RECORDS SUPPLIED:

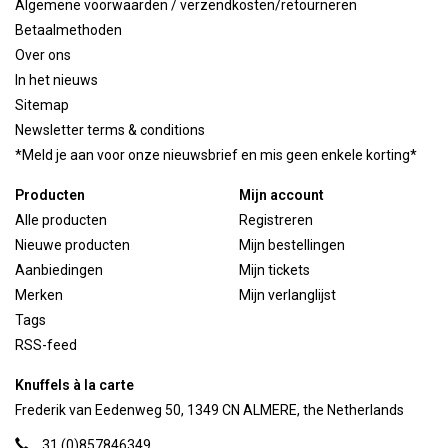
Algemene voorwaarden / verzendkosten/retourneren
Betaalmethoden
Over ons
In het nieuws
Sitemap
Newsletter terms & conditions
*Meld je aan voor onze nieuwsbrief en mis geen enkele korting*
Producten
Mijn account
Alle producten
Registreren
Nieuwe producten
Mijn bestellingen
Aanbiedingen
Mijn tickets
Merken
Mijn verlanglijst
Tags
RSS-feed
Knuffels à la carte
Frederik van Eedenweg 50, 1349 CN ALMERE, the Netherlands
31 (0)857846349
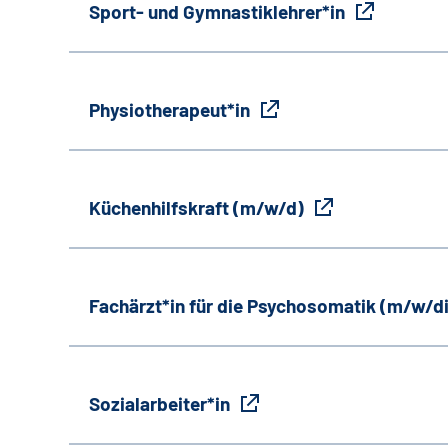
Sport- und Gymnastiklehrer*in
Physiotherapeut*in
Küchenhilfskraft (m/w/d)
Fachärzt*in für die Psychosomatik (m/w/d
Sozialarbeiter*in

AIM OF THE TASK:
Both ends included, copy word for word the lines from the top of the entries above through the line with "Physiotherapeut*in". No pictures.

EXERCISE OUTPUT:
Algemene voorwaarden / verzendkosten/retourneren
Betaalmethoden
Over ons
In het nieuws
Sitemap
Newsletter terms & conditions
*Meld je aan voor onze nieuwsbrief en mis geen enkele korting*
Producten
Mijn account
Alle producten
Registreren
Nieuwe producten
Mijn bestellingen
Aanbiedingen
Mijn tickets
Merken
Mijn verlanglijst
Tags
RSS-feed
Knuffels à la carte
Frederik van Eedenweg 50, 1349 CN ALMERE, the Netherlands
31 (0)857846349
Sport- und Gymnastiklehrer*in
Physiotherapeut*in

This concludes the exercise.